Published normative tables for individual neurocognitive tests were integrated into a single CAST system to allow automated calculation of and seamless access to standardized test scores (z scores) needed to determine subject eligibility and subsequently to evaluate potential conversion to MCI-AD.
Development and implementation of the CAST system represents a broad collaboration of sponsor and vendor representatives with expertise in neurocognitive evaluation, the use of normative data, statistics, data management, and clinical trial operations. The CAST system supports accurate and efficient transformation of raw neurocognitive test scores to standardized scores based on normative data that is demographically appropriate for each subject enrolled in the Phase 3 TOMMORROW trial. To date, the CAST system has been successfully implemented for more than 15,000 administrations of the neurocognitive battery collected within the trial. Each assessment includes the following measures: California Verbal Learning Test – 2nd Edition (CVLT-II); Brief Visuospatial Memory Test – Revised (BVMT-R); WAIS-III Digit Span; Trail Making Test – Parts A and B; Multilingual Naming Test (MINT); Semantic Fluency; Lexical Fluency; Clock Drawing Test (CDT). After data quality review and circumscribed central scoring (BVMT measures), raw test scores for each cognitive measure are entered into the electronic data capture (EDC) database by the cognitive vendor within 2 days of test administration. The CAST system provides standardized z scores based on normative data matched to the demographic characteristics of each subject. These z scores are automatically evaluated against predefined cut-off criteria for subject eligibility (baseline visit) or operationalized ‘trigger’ criteria for decline in cognitive performance (follow-up). Standardized scores are transferred back to the EDC database for clinical interpretation by site principal investigators and neuropsychologists. Compared with traditional methods used to calculate normative scores for tests (manual table look-up, individualized scoring programs), the CAST system provides substantial improvements in the transparency, efficiency, and accuracy of normative score transformations, while significantly reducing site burden.

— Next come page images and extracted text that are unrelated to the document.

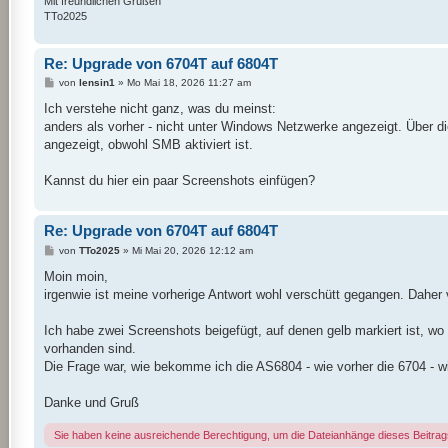
Mit freundlichen Grüßen
TTo2025
Re: Upgrade von 6704T auf 6804T
B
von
lensin1
»
Mo Mai 18, 2026 11:27 am
e
i
Ich verstehe nicht ganz, was du meinst:
t
anders als vorher - nicht unter Windows Netzwerke angezeigt. Über d
r
a
angezeigt, obwohl SMB aktiviert ist.
g
Kannst du hier ein paar Screenshots einfügen?
Re: Upgrade von 6704T auf 6804T
B
von
TTo2025
»
Mi Mai 20, 2026 12:12 am
e
i
Moin moin,
t
irgenwie ist meine vorherige Antwort wohl verschütt gegangen. Daher
r
a
g
Ich habe zwei Screenshots beigefügt, auf denen gelb markiert ist, wo
vorhanden sind.
Die Frage war, wie bekomme ich die AS6804 - wie vorher die 6704 - w
Danke und Gruß
Sie haben keine ausreichende Berechtigung, um die Dateianhänge dieses Beitra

The need for timely clinical interpretation of standardized test scores for cognitive test batteries that have been assembled from multiple instruments can represent a challenge for time-to-event trials in MCI-AD. Investment of time and expertise in the development of utilities such as the CAST system can substantially reduce the burden of reliance on standardized scores by providing streamlined access to both raw and standard scores that are critical to clinical decision making and diagnosis. Such utilities can improve overall data quality while dramatically reducing burden on investigational sites participating in large-scale clinical trials.